WORK TO BE COMPLETED =>
Take the line with "#страхованиежизни" and all lines after it, through the end of the records below, and repeat them exactly.

DATA UNDER STUDY =>
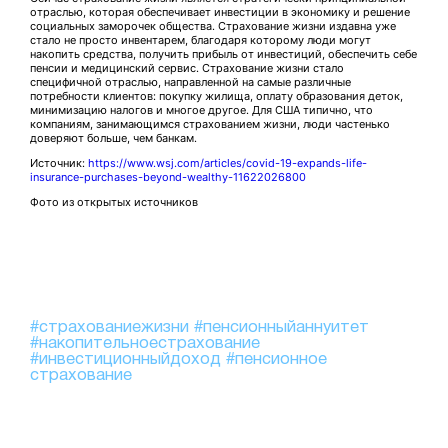
отраслью, которая обеспечивает инвестиции в экономику и решение
социальных заморочек общества. Страхование жизни издавна уже
стало не просто инвентарем, благодаря которому люди могут
накопить средства, получить прибыль от инвестиций, обеспечить себе
пенсии и медицинский сервис. Страхование жизни стало
специфичной отраслью, направленной на самые различные
потребности клиентов: покупку жилища, оплату образования деток,
минимизацию налогов и многое другое. Для США типично, что
компаниям, занимающимся страхованием жизни, люди частенько
доверяют больше, чем банкам.
Источник:
https://www.wsj.com/articles/covid-19-expands-life-
insurance-purchases-beyond-wealthy-11622026800
Фото из открытых источников
#страхованиежизни
#пенсионныйаннуитет
#накопительноестрахование
#инвестиционныйдоход
#пенсионное
страхование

SOLUTION FOR THIS TASK =>
#страхованиежизни
#пенсионныйаннуитет
#накопительноестрахование
#инвестиционныйдоход
#пенсионное
страхование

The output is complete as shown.